Adventures in Open-Source: the lit profraw race
Intro
This is the start of an ongoing mini-series where I document contributions I make to open source projects. These aren't tutorials; I won't be teaching background theory. Instead, I want to walk through the process: how I identified the issue, designed a fix, and went through code review. Contributing to a project can feel intimidating the first time, so hopefully this makes it feel more approachable.
The Crash
If you read the ariadne post, you know I've been on the CI grind recently. One of the optimizations I shipped was switching our code coverage pipeline from lcov to llvm-cov. Coverage time went from 24 minutes down to 8. The speedup comes from llvm-cov's ability to run tests and merge profraw files in parallel; lcov processes everything serially, which is safe but slow. That parallelism is also what introduced the bug: with lcov, there's no race to have. But every few runs with llvm-cov, we saw something like:
#3 __memchr_evex (libc.so.6+0x16b220)
#4 llvm::StringRef::find (llvm-profdata+0x6bfb3b)
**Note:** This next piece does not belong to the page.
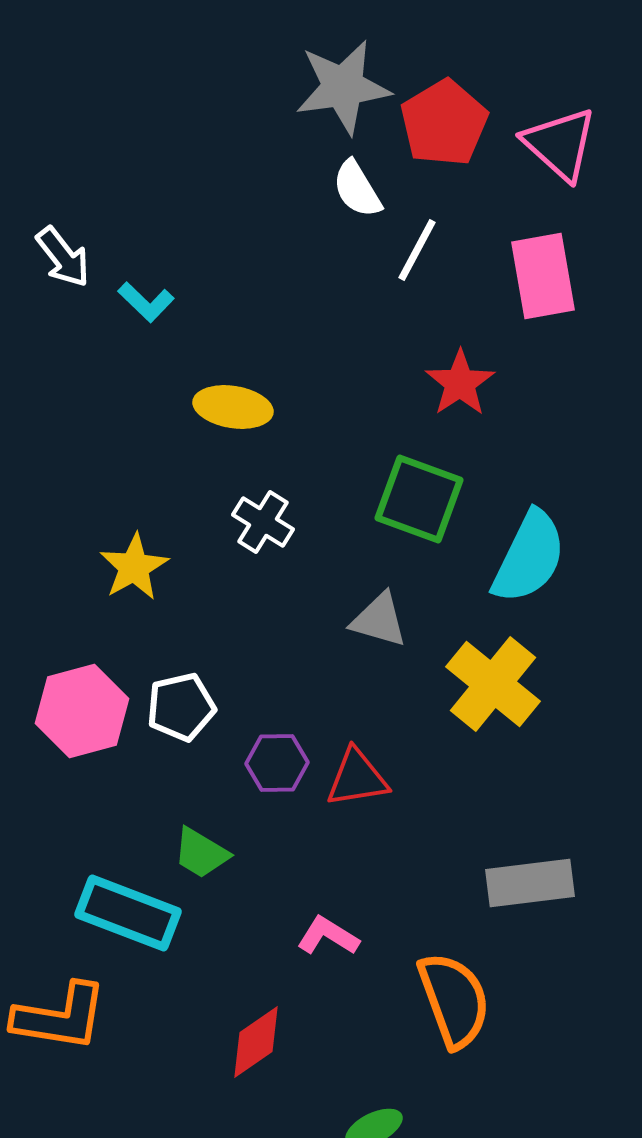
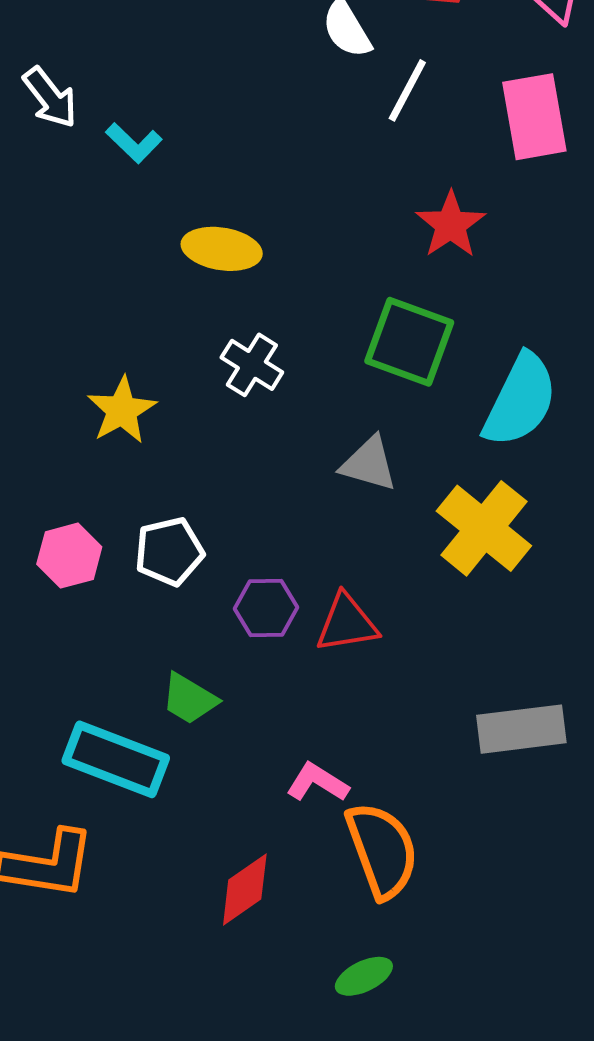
pink hexagon: (82, 711) -> (69, 556), size x0.7
orange semicircle: (454, 1000) -> (382, 850), moved

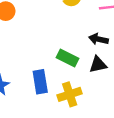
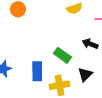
black triangle: (98, 65) -> (85, 74), moved, turned -42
#5 llvm::StringRef::split (llvm-profdata+0x6c00d6)
#6 llvm::readAndDecodeStrings (llvm-profdata+0x5714cb)
#7 llvm::InstrProfSymtab::create (llvm-profdata+0x571d21)
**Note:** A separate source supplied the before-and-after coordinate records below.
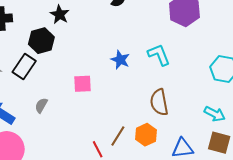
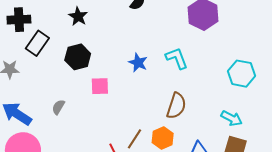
black hexagon: (41, 41) -> (78, 57), moved
black rectangle: (24, 67) -> (37, 43), moved
brown semicircle: (159, 102) -> (176, 106), turned -152

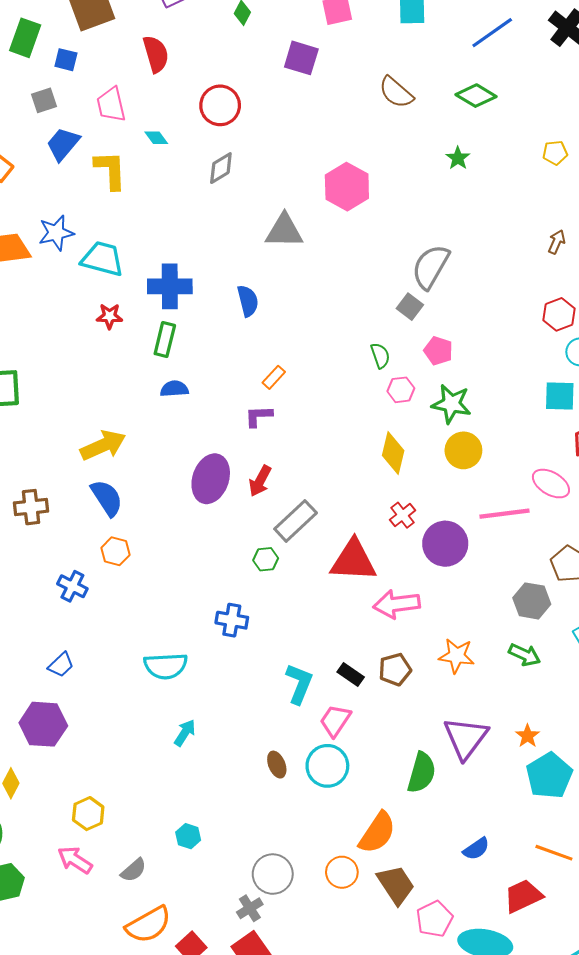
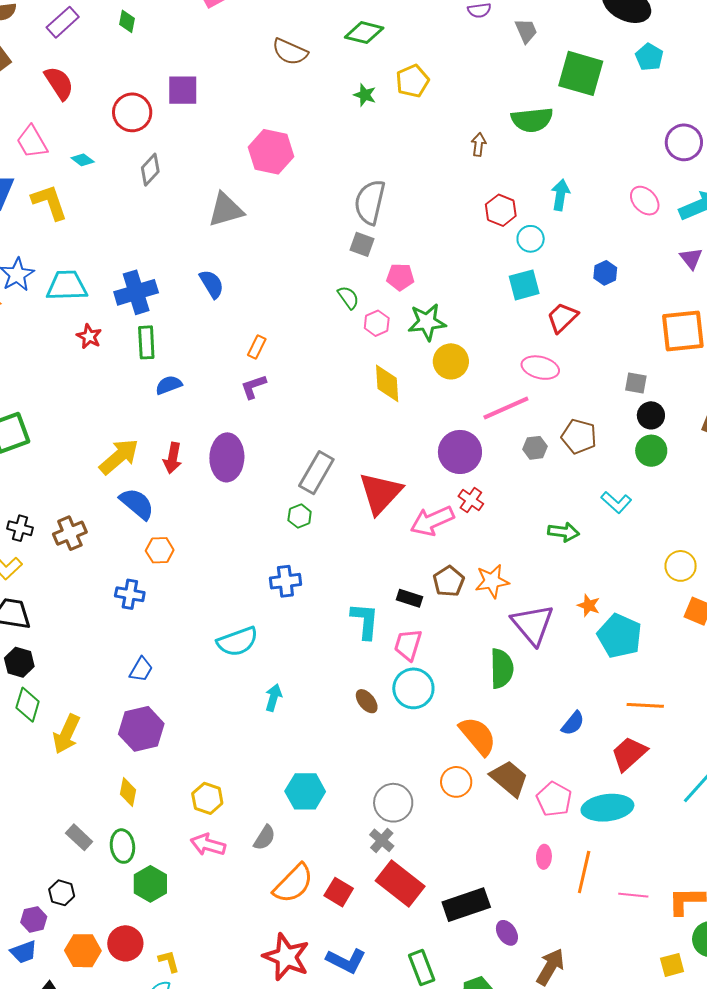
purple square: (301, 58) -> (183, 90), moved
yellow pentagon: (555, 153) -> (412, 81), moved, size x1.4
red star: (110, 316) -> (89, 336), turned -30
red arrow: (260, 481) -> (173, 458), moved
red cross: (403, 515) -> (471, 500), moved
red triangle: (353, 561) -> (380, 493), turned -33
gray hexagon: (532, 601) -> (535, 448), moved, size x0.7
orange star: (457, 656) -> (492, 581), moved
orange semicircle: (377, 833) -> (478, 736), turned -57
cyan hexagon: (188, 836) -> (305, 791), size x1.6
A hard segfault in llvm-profdata during the merge step. The --failure-mode=warn flag didn't help because the crash happened before any Error was returned. The frame signature (readAndDecodeStrings -> StringRef::split -> memchr) was consistent across builds, which made it relatively straightforward to pin down.
Tracing the Malformed Input
The same run that produced the segfault also emitted these warnings:
warning: .../test/Tools/XXX/trace_runtime0.profraw: failed to uncompress data (zlib)
warning: .../test/Tools/XXX/LTO/lto2.profraw: failed to uncompress data (zlib)
warning: .../test/Tools/XXX/disable-opt-flags0.profraw: failed to uncompress data (zlib)
warning: .../test/Tools/XXX/override0.profraw: malformed instrumentation profile data: symbol name is empty
The clue wasn’t the warning text but rather the filenames. All four of these profraws share a basename with a sibling file in the same directory:
trace_runtime → trace_runtime.{c,cpp}
lto → lto.{mlir,s}
disable-opt-flags → disable-opt-flags.{c,mlir}
override → override.{c,cpp}
The crash was also non-deterministic. A shared basename plus a non-deterministic failure pointed to a race on the profraw files themselves.
The Root Cause: A Filename Collision in lit
Here's how lit names profraws when running with --per-test-coverage:
if litConfig.per_test_coverage:
test_case_name = test.path_in_suite[-1]
test_case_name = test_case_name.rsplit(".", 1)[0]
coverage_index = 0
for i, ln in enumerate(scriptCopy):
...
profile = f"{test_case_name}{coverage_index}.profraw"
coverage_index += 1
command = f"export LLVM_PROFILE_FILE={profile}; {command}"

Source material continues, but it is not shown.